WHAT IS NEEDED: The word "mais" may appear in some of the lines below. State how many lines contain it, and write only that number.

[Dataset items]
-------------------------

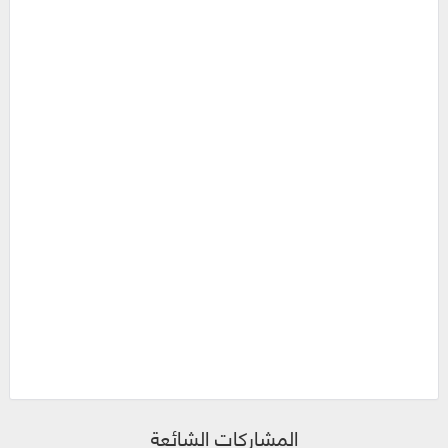
المشاركات الشائعة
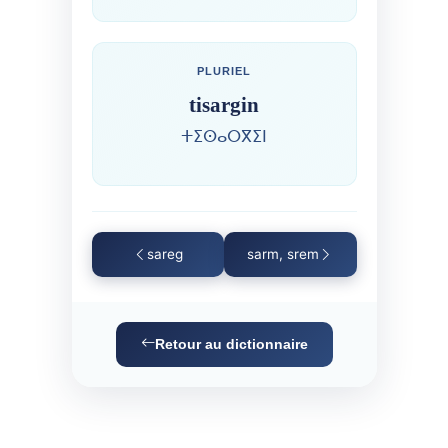
PLURIEL
tisargin
ⵜⵉⵙⴰⵔⴳⵉⵏ
sareg
sarm, srem
Retour au dictionnaire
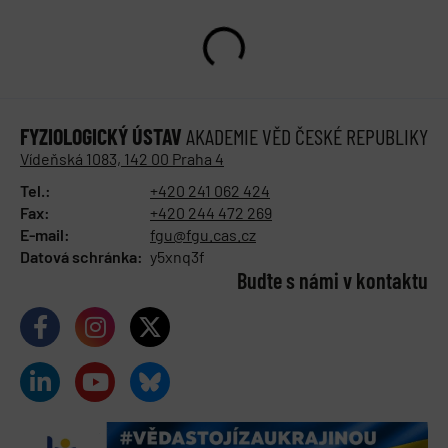
FYZIOLOGICKÝ ÚSTAV
AKADEMIE VĚD ČESKÉ REPUBLIKY
Vídeňská 1083, 142 00 Praha 4
Tel.:
+420 241 062 424
Fax:
+420 244 472 269
E-mail:
fgu@fgu.cas.cz
Datová schránka:
y5xnq3f
Buďte s námi v kontaktu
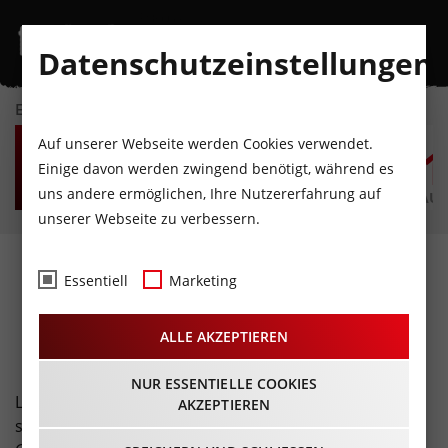
Datenschutzeinstellungen
EVENTKALENDER
DO
FR
SA
SO
MO
D
Auf unserer Webseite werden Cookies verwendet.
6
7
8
9
10
1
Einige davon werden zwingend benötigt, während es
uns andere ermöglichen, Ihre Nutzererfahrung auf
AUGUST
AUGUST
AUGUST
AUGUST
AUGUST
AUG
unserer Webseite zu verbessern.
Kulinarik · Lokale
Essentiell
Marketing
Gastronomiebetriebe in
Innsbruck und Tirol
ALLE AKZEPTIEREN
NUR ESSENTIELLE COOKIES
Liebe geht durch den Magen, nicht nur in Innsbruck,
AKZEPTIEREN
sondern in ganz Tirol. Denn wer in unseren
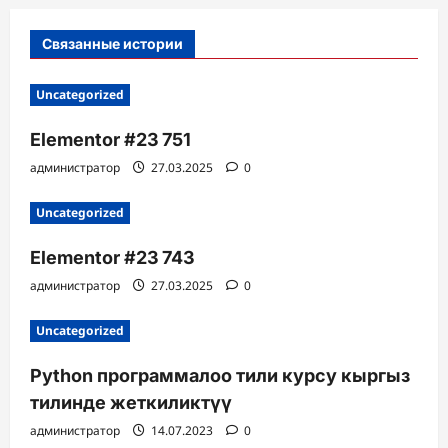
Связанные истории
Uncategorized
Elementor #23 751
администратор
27.03.2025
0
Uncategorized
Elementor #23 743
администратор
27.03.2025
0
Uncategorized
Python программалоо тили курсу кыргыз
тилинде жеткиликтүү
администратор
14.07.2023
0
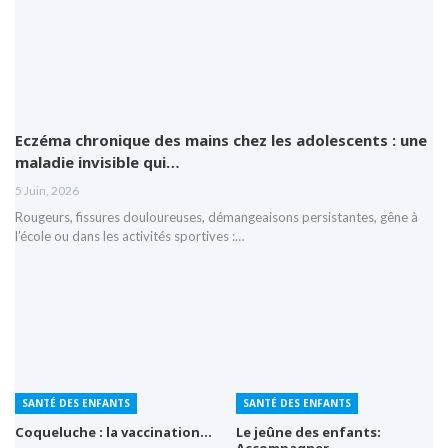
Eczéma chronique des mains chez les adolescents : une
maladie invisible qui…
5 Juin, 2026
Rougeurs, fissures douloureuses, démangeaisons persistantes, gêne à
l’école ou dans les activités sportives :…
SANTÉ DES ENFANTS
SANTÉ DES ENFANTS
Coqueluche : la vaccination…
Le jeûne des enfants:
Accompagner…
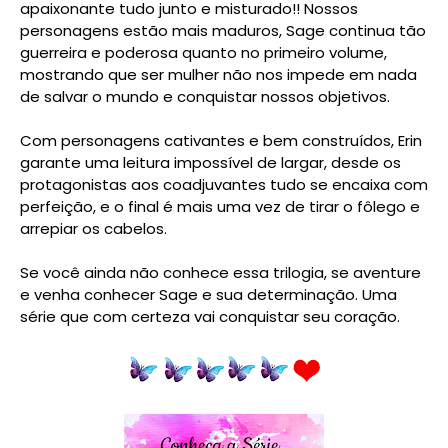
apaixonante tudo junto e misturado!! Nossos
personagens estão mais maduros, Sage continua tão
guerreira e poderosa quanto no primeiro volume,
mostrando que ser mulher não nos impede em nada
de salvar o mundo e conquistar nossos objetivos.
Com personagens cativantes e bem construídos, Erin
garante uma leitura impossível de largar, desde os
protagonistas aos coadjuvantes tudo se encaixa com
perfeição, e o final é mais uma vez de tirar o fôlego e
arrepiar os cabelos.
Se você ainda não conhece essa trilogia, se aventure
e venha conhecer Sage e sua determinação. Uma
série que com certeza vai conquistar seu coração.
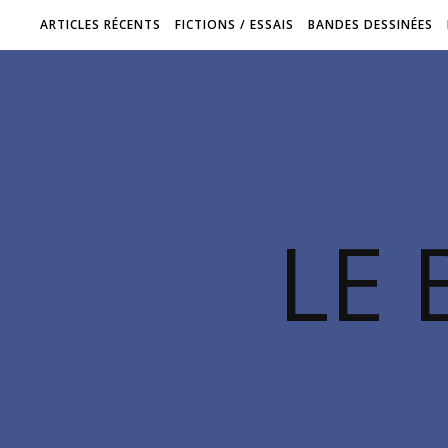
ARTICLES RÉCENTS
FICTIONS / ESSAIS
BANDES DESSINÉES
LE 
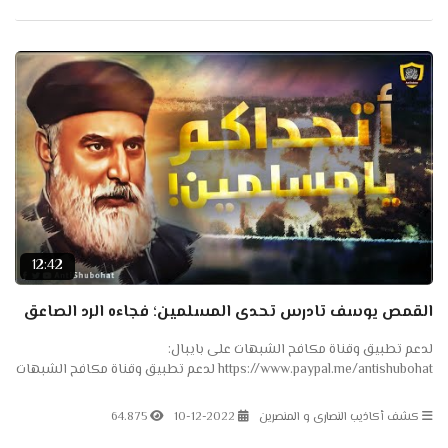
12:42
القمص يوسف تادرس تحدى المسلمين؛ فجاءه الرد الصاعق
لدعم تطبيق وقناة مكافح الشبهات على بايبال:
https://www.paypal.me/antishubohat لدعم تطبيق وقناة مكافح الشبهات
على باتريون: https://www.patreon.com/antishubohat لدعم القناة على
فودافون...
كشف أكاذيب النصارى و المنصرين
10-12-2022
64.875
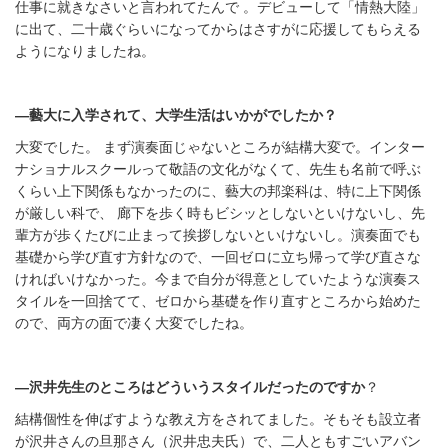
仕事に就きなさいと言われてたんで 。デビューして「情熱大陸」
に出て、二十歳ぐらいになってからはさすがに応援してもらえる
ようになりましたね。
―藝大に入学されて、大学生活はいかがでしたか？
大変でした。 まず演奏面じゃないところが結構大変で。インター
ナショナルスクールって敬語の文化がなくて、先生も名前で呼ぶ
くらい上下関係もなかったのに、藝大の邦楽科は、特に上下関係
が厳しい科で、 廊下を歩く時もビシッとしないといけないし、先
輩方が歩くたびに止まって挨拶しないといけないし。演奏面でも
基礎から学び直す方針なので、一回ゼロに立ち帰って学び直さな
ければいけなかった。今まで自分が得意としていたような演奏ス
タイルを一回捨てて、ゼロから基礎を作り直すところから始めた
ので、両方の面で凄く大変でしたね。
―沢井先生のところはどういうスタイルだったのですか
？
結構個性を伸ばすような教え方をされてました。そもそも設立者
が沢井さんの旦那さん（沢井忠夫氏）で、二人ともすごいアバン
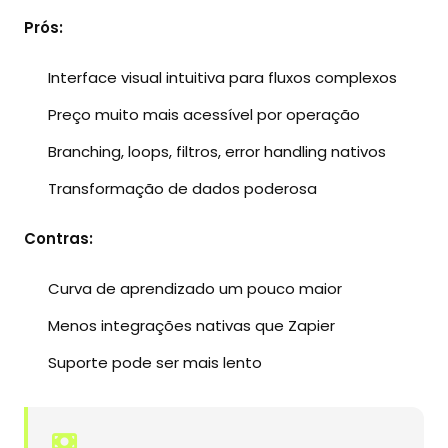
Prós:
Interface visual intuitiva para fluxos complexos
Preço muito mais acessível por operação
Branching, loops, filtros, error handling nativos
Transformação de dados poderosa
Contras:
Curva de aprendizado um pouco maior
Menos integrações nativas que Zapier
Suporte pode ser mais lento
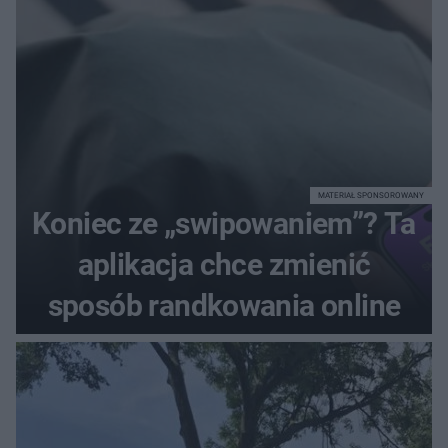
MATERIAŁ SPONSOROWANY
Koniec ze „swipowaniem”? Ta
aplikacja chce zmienić
sposób randkowania online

-------------------------

TASK RESPONSE: 4